#chetanpatil – Chetan Arvind Patil

The Semiconductor Benchmarking Cycle

Photo by Lars Kienle on Unsplash


THE REASONS TO BENCHMARK SEMICONDUCTOR PRODUCTS

Benchmarking a product is one of the most common evaluation processes, and from software to hardware, benchmarking is extensively used.

In the semiconductor industry, benchmarking is mainly used to evaluate products against their predecessors and also competitors. CPU and GPU get benchmarked more often than any other type of silicon product, and the reason is the heavy dependence on day-to-day computing on these two types of processing units.

Benchmarking: Capturing technical characteristics and comparing them against other reference products to showcase where the new product stands.

Comparing one semiconductor product with another or old one is one of the reasons to benchmark. Benchmarking enables several key data points and makes the decision-making process easier for end customers. In many cases, it also pushes the competitors to launch new products.

Evaluation: Benchmarking provides a path to unravel all the internal features of a new semiconductor product. Evaluating products using different workloads presents a clear technical picture of device capabilities.

Performance: The majority of the semiconductor products get designed to balance power and performance, while several are also focused purely on peak performance without considering the power consumption. Either way, executing the benchmarking workload on a silicon product allows capturing of detailed performance characteristics.

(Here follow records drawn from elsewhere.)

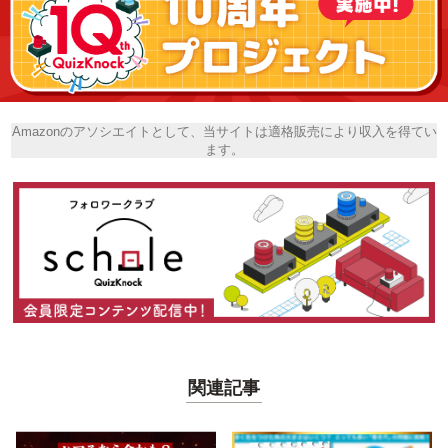
Amazonのアソシエイトとして、当サイトは適格販売により収入を得てい
ます。
関連記事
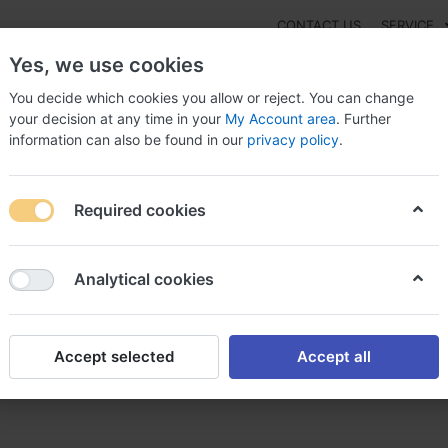
CONTACT US
SERVICE
Yes, we use cookies
You decide which cookies you allow or reject. You can change
your decision at any time in your
My Account area
. Further
information can also be found in our
privacy policy
.
NEW
Fashion
Gaming
Digital Products
Watches
G
Required cookies
 acheter acheter amoxil en ligne
Analytical cookies
Accept selected
Accept all
r amoxil en ligne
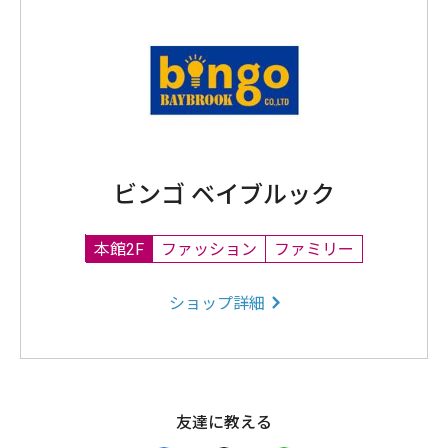
ビンゴ ベイブルック
本館2F
ファッション
ファミリー
ショップ詳細
友達に教える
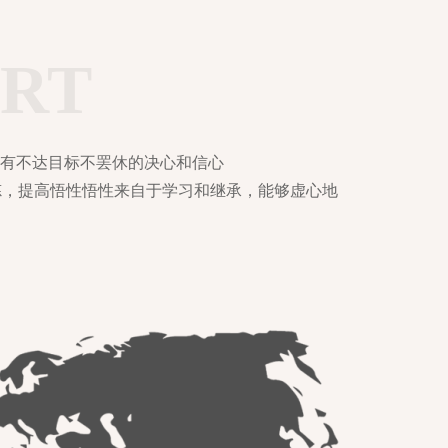
ORT
有不达目标不罢休的决心和信心
炼，提高悟性悟性来自于学习和继承，能够虚心地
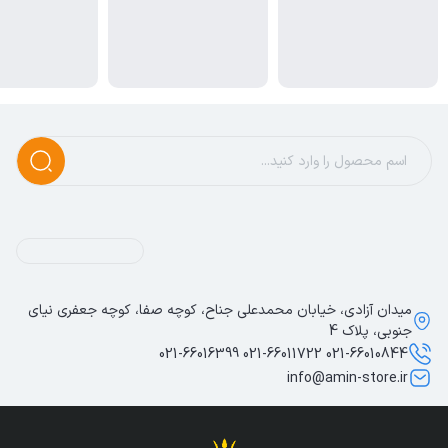
میدان آزادی، خیابان محمدعلی جناح، کوچه صفا، کوچه جعفری نیای
جنوبی، پلاک 4
021-66010844 021-66011722 021-66016399
info@amin-store.ir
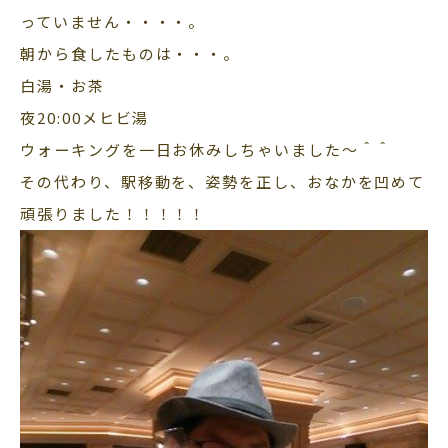
っていません・・・・。
朝から食したものは・・・。
白湯・お茶
夜20:00メヒビ湯
ウォーキングを一日お休みしちゃいました～＾＾
その代わり、駅移動を、姿勢を正し、おなかを凹めて
頑張りました！！！！！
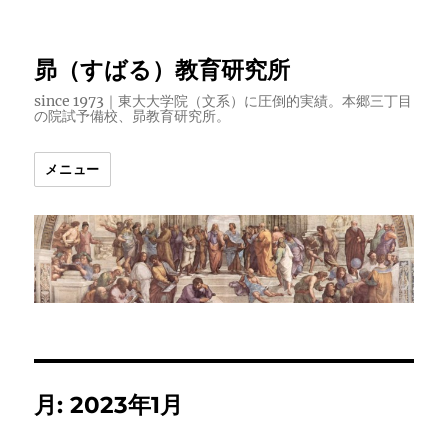
昴（すばる）教育研究所
since 1973｜東大大学院（文系）に圧倒的実績。本郷三丁目
の院試予備校、昴教育研究所。
メニュー
月:
2023年1月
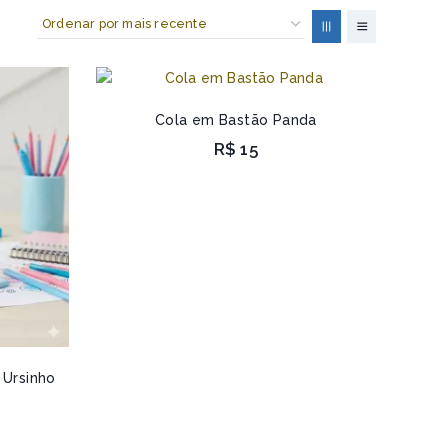
Cola em Bastão Panda
R$
15
 Ursinho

Characterization: Power, performance, voltage, and time are few technical data points that enable characterization. Benchmarking tools are capable of capturing these details by stressing the product with different operating conditions. Such data point provides a way to capture the capabilities of a product over different settings.

Bugs: Stressing a product using different benchmarking workloads can reveal if there are bugs in the product. Bugs are captured based on whether the benchmarking criteria are leading to expected data as per the specification. If not, then designers and manufacturers can revisit the development stage to fix the issue.

Adaptability: Benchmarking also provides a path to capture how adaptive the semiconductor product is. It can be done by simple experiments wherein the product is stressed using benchmarking workloads under different temperature to voltage settings. Any failure or deviating results during such benchmarking can provide a way to capture and correct issues before mass production.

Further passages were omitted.